Hawaii governor describes "full devastation"
Governor: Crews searching for Maui wildfire victims could find another "10 to 20 people" a day 03:31

As the death toll in Hawaii from the deadliest U.S. wildfire in more than a century grew to 99 on Monday, Hawaii Gov. Josh Green said there is a grim expectation of further casualties. 

"There are more fatalities that will come," Green told CBS News. "The fire was so hot that what we find is the tragic finding that you would imagine, as though a fire has come through and it's hard to recognize anybody."

All residents of Lahaina — a historic town that bore the brunt of the blaze — have either escaped or perished in the fire, according to Green, but it could take 10 days for a full death toll to be determined as crews could find "10 to 20 people per day probably until they finish." 

"We are prepared for many tragic stories," Green said.

Lahaina has proven difficult for rescuers to access. Green has surveyed the town's ruins twice, and said the magnitude of the destruction has left the area unrecognizable. 

"There's nothing to see except full devastation.
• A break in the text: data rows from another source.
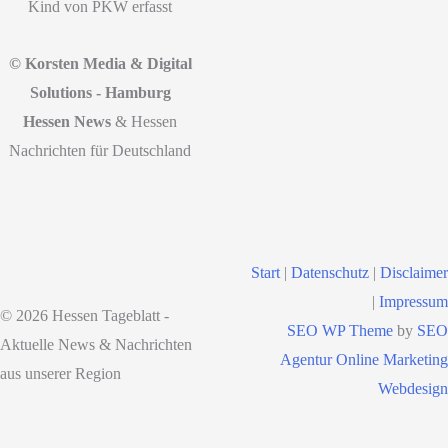
Kind von PKW erfasst
© Korsten Media & Digital
Solutions - Hamburg
Hessen News
& Hessen
Nachrichten für Deutschland
Start
|
Datenschutz
|
Disclaimer
|
Impressum
© 2026 Hessen Tageblatt -
SEO WP Theme
by
SEO
Aktuelle News & Nachrichten
Agentur Online Marketing
aus unserer Region
Webdesign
The buildings are almost non-existent," he said.

Hawaii has a statewide outdoor warning siren system, which can be used to notify residents ahead of natural disasters or human-caused events, including tsunamis, hurricanes, dam breaches, flooding, wildfires, volcanic eruptions, terrorist threats and hazardous material incidents, according to the Hawaii Emergency Management Agency.  

But U.S. Rep. Jill Tokuda, whose district includes Maui, said Sunday on "Face the Nation" that the warning sirens "likely did not go off," suggesting the Lahaina fire was too fast-moving.

The issue of emergency alerts and why sirens weren't activated is something Green said will be investigated by the state's attorney general. The investigation, Green said, aims "not to find fault in anyone but to say why this worked and this didn't work." 

Despite the failure of alarms, Green said that given the fire's intensity and the weather conditions on Maui when the wildfires ignited, crews had limited options to slow the blaze. 

"if you put a fire truck in the way of the flames that were coming through at 1,000 miles an hour, the fire truck would have been incinerated, in addition to the people," he said. "So it's unlikely that much could have been done except of course moving people out before, and that's what we'll talk about."